186-multiple-orports - Tor design proposals

Filename: 186-multiple-orports.txt
Title: Multiple addresses for one OR or bridge
Author: Nick Mathewson
Created: 19-Sep-2011
Supersedes: 118
Status: Closed
Target: 0.2.4.x+

Status:

  This proposal is partially implemented to the extent needed to allow nodes
  to have one IPv4 and one IPv6 address.

Overview:

  This document is a proposal for servers to advertise multiple
  address/port combinations for their ORPort.

  It supersedes proposal 118.

Motivation:

  Sometimes servers want to support multiple ports for incoming
  connections, either in order to support multiple address families
  (ie, to add IPv6 support), to better use multiple interfaces, or
  to support a variety of FascistFirewallPorts settings.  This is
  easy to set up now, but there's no way to advertise it to clients.

Configuring additional addresses and ports:

  In consonance with our changes to the (Socks|Trans|NATD|DNS)Port
  options made in 0.2.3.x for proposal 171, I make a corresponding
  change to allow multiple ORPort options and deprecate
  ORListenAddress.

  The new syntax will be:

      "ORPort" PortDescription Option*

      Option = "NoAdvertise" | "NoListen" | "AllAddrs" | "IPV4Only"
          | "IPV6Only"

      PortDescription = PORTLIST |
                        ADDRESS ":" PORTLIST |
                        Hostname ":" PORTLIST

      (PORTLIST and ADDRESS are defined below.)

  The 'NoAdvertise' option performs the function of the old
  ORListenAddress option.  If it is set, we bind a port, but
  don't put it in our descriptor.

  The 'NoListen' option tells Tor to advertise an address, but not
  bind to it.  The operator needs to use some other mechanism to
  ensure that ports are redirected to ports that _are_ listened on.
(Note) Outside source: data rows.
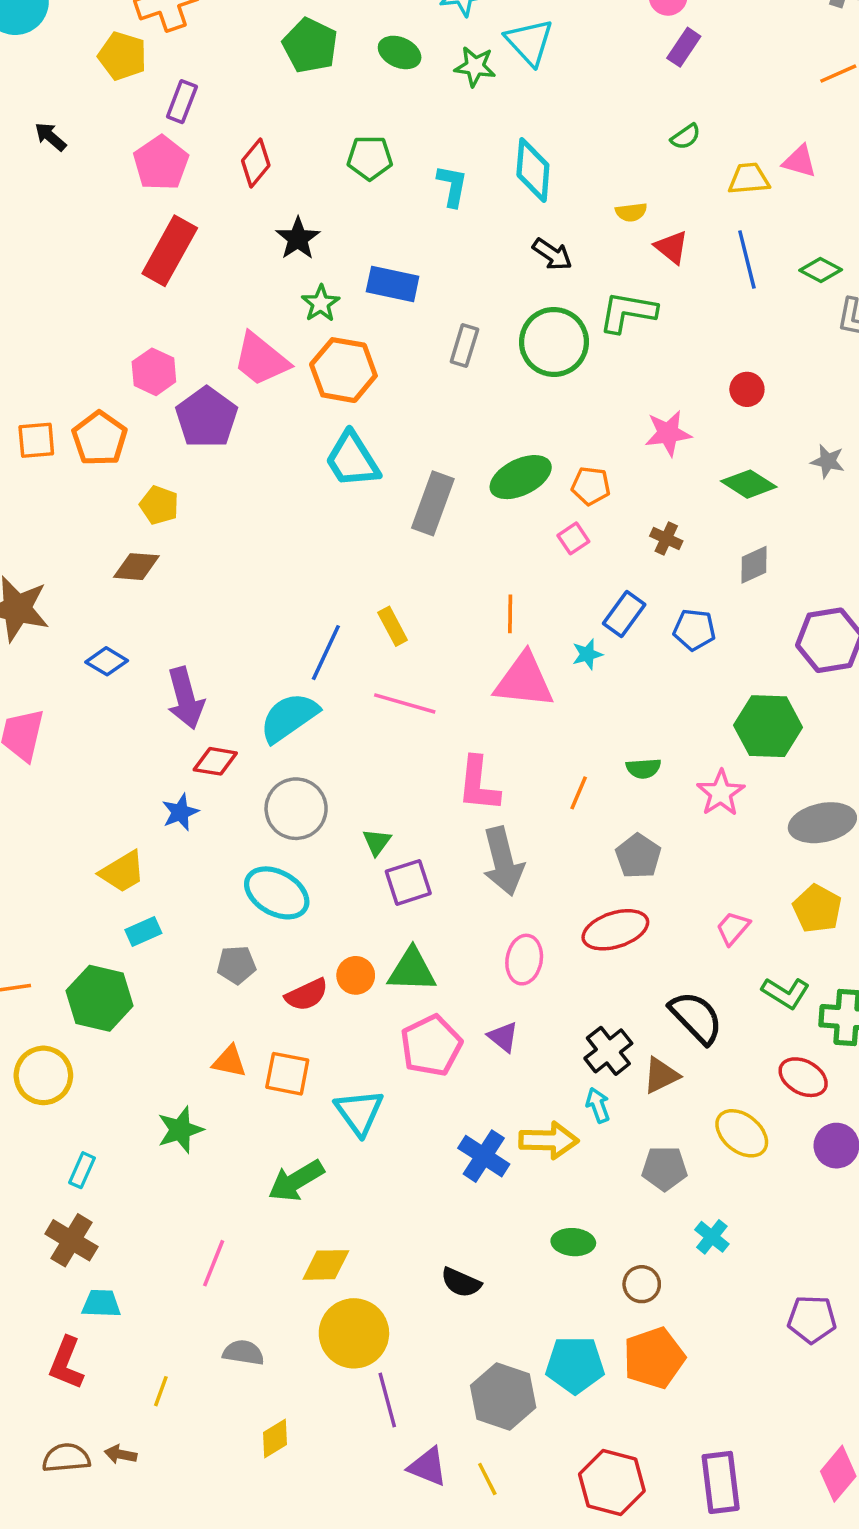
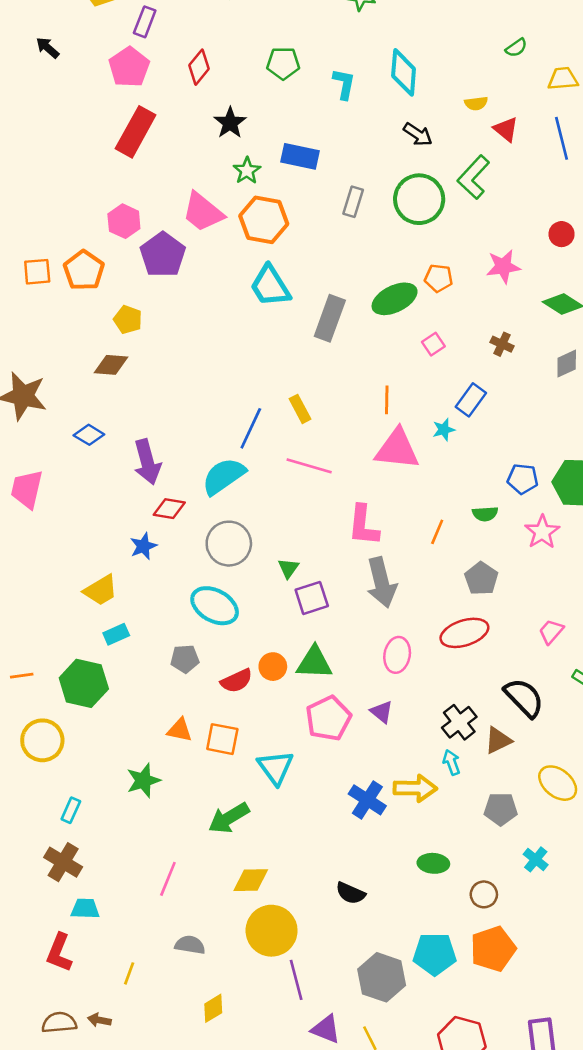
green L-shape: (628, 312) -> (473, 177), turned -57
orange pentagon: (591, 486) -> (439, 278), moved
blue pentagon: (694, 630) -> (523, 479), moved

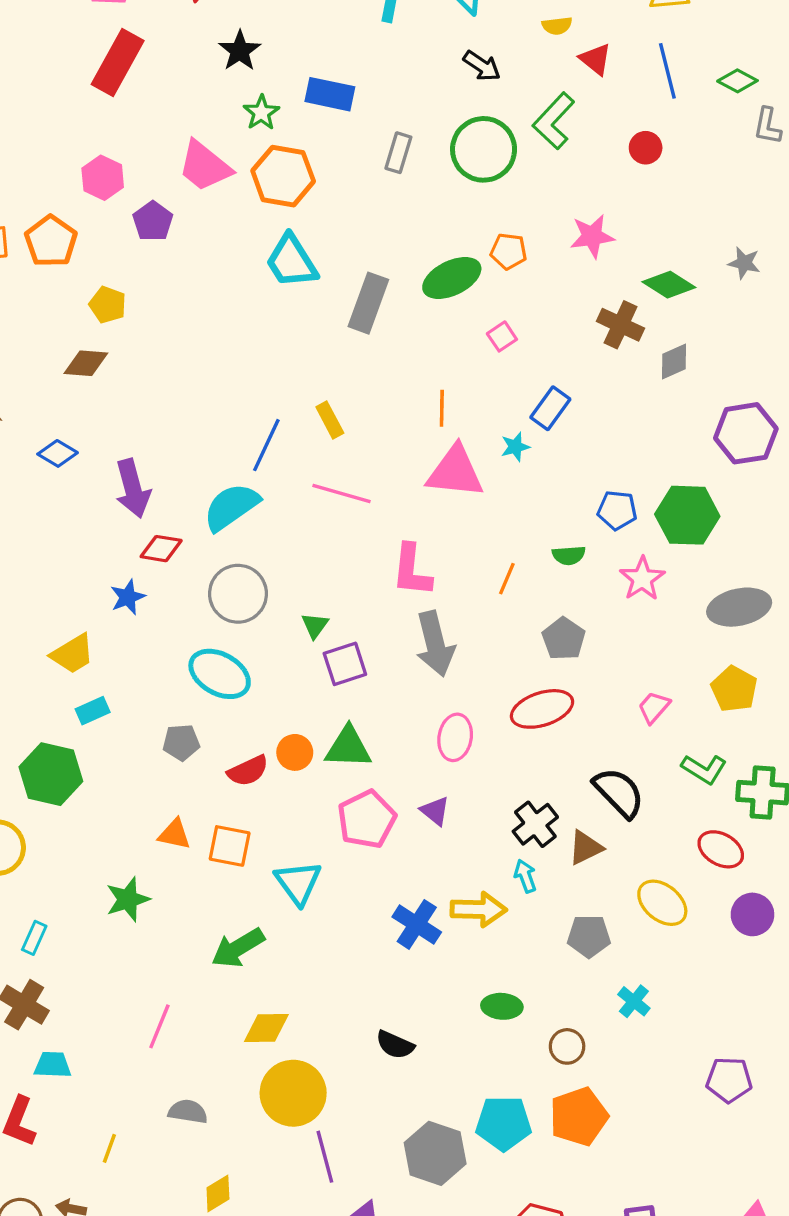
red circle: (562, 234) -> (646, 148), moved
purple pentagon: (163, 255) -> (153, 221), size x0.7
brown cross: (502, 344) -> (621, 325), moved, size x1.5

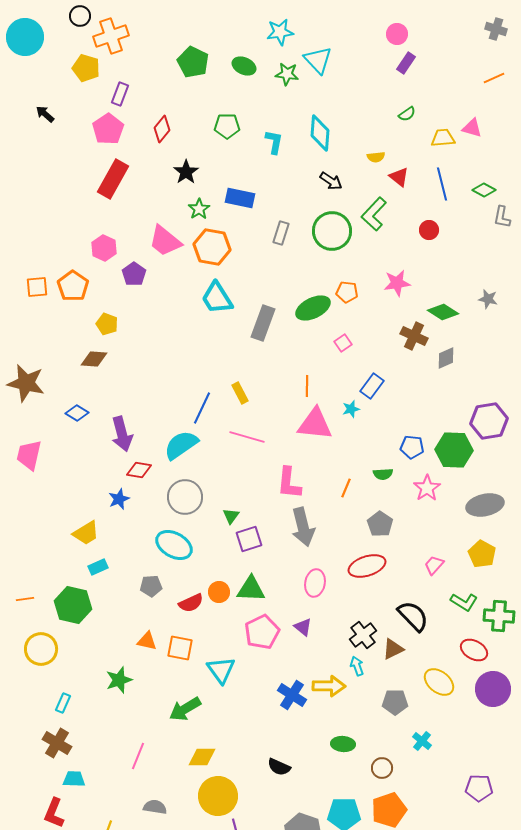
purple hexagon: (746, 433) -> (489, 421), moved
purple circle: (752, 914) -> (493, 689), size x1.4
  The 'AllAddrs' option tells Tor that if no address is given in the
  PortDescription part, we should bind/advertise every one of our
  publicly visible unicast addresses; and that if a hostname address
  is given in the PortDescription, we should bind/advertise every
  publicly visible unicast address that the hostname resolves to.
  (Q: Should this be on by default?)   The 'IPv4Only' and 'IPv6Only'
  options tell Tor to interpret such situations as applying only to
  IPv4 addresses or to IPv6 addresses.

  As with the client *Port options, only the old format or the new
  format are allowed: either a single numeric ORPort and zero or
  more ORListenAddress options, or a set of one or more
  ORPorts in the new extended format.

  In current operating systems (unless we get into crazy nonportable
  tricks) we need to use one socket for every address:port that Tor
  binds on.  As a sanity check, we can limit the number of such sockets
  we use to, say, something between 8 and 64.  If you want to bind lots
  of address:port combinations, you'll want to do it at the
  firewall/routing level.

  Example: We want to bind on 0.0.0.0:9001

     ORPort 9001

  Example: Our firewall is redirecting ports 80, 443, and 7000
  on all hosts in 18.244.2.0 onto our port 2929.
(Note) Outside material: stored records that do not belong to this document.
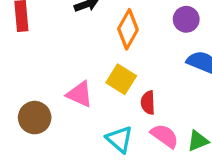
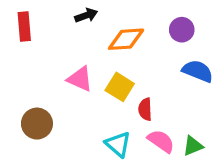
orange diamond: (128, 29) -> (126, 39), turned 57
pink triangle: (80, 94) -> (80, 79), moved

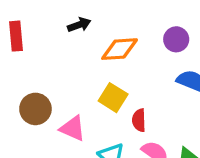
pink triangle: (80, 79) -> (73, 128), moved
brown circle: (37, 124) -> (35, 109), moved

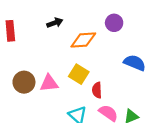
purple circle: (176, 39) -> (114, 23), moved
pink triangle: (73, 128) -> (49, 83), moved, turned -30

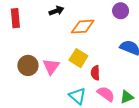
purple circle: (114, 23) -> (121, 11), moved
pink triangle: (49, 83) -> (51, 67), turned -48

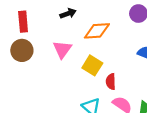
brown circle: (28, 65) -> (22, 50), moved
pink triangle: (51, 67) -> (62, 49), moved

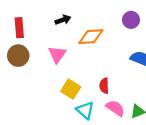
yellow square: (92, 65) -> (71, 89), moved

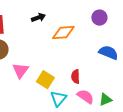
pink triangle: (57, 54) -> (20, 71), moved
cyan triangle: (85, 110) -> (58, 99), turned 30

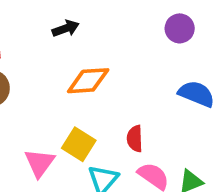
orange diamond: (63, 33) -> (88, 81), moved
pink triangle: (20, 71) -> (40, 163), moved

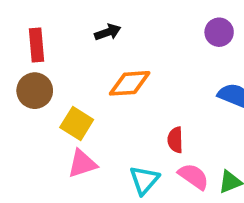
yellow square: (79, 144) -> (77, 123), moved
pink triangle: (40, 163) -> (82, 164), turned 36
     ORPort 2929 noadvertise
     ORPort 18.244.2.0:80,443,7000 nolisten

  Example: We have a dynamic DNS provider that maps
  tornode.example.com to our current external IPv4 and IPv6
  addresses.  Our firewall forwards port 443 on those addresses to our
  port 1337.

     ORPort 1337 noadvertise alladdrs
     ORPort tornode.example.com:443 nobind alladdrs

Self-testing:

  Right now, Tor nodes need to check every port that they advertise
  before they declare themselves reachable.  If a Tor has
  a lot of advertised ports, that could be prohibitive.
  Instead, it should try a sample of ports for each address.  It should
  not advertise any given ORPort line until it has tried
  extending to or connecting to a sample of the address/port
  combinations.

  It will now be possible for a Tor node to find that some addresses
  work and others do not.  In this case, the node should only advertise
  ORPort lines that have been checked.  (As a consequence, the node
  should not advertise any address unless at least one ORPort without
  nolisten has been specified.)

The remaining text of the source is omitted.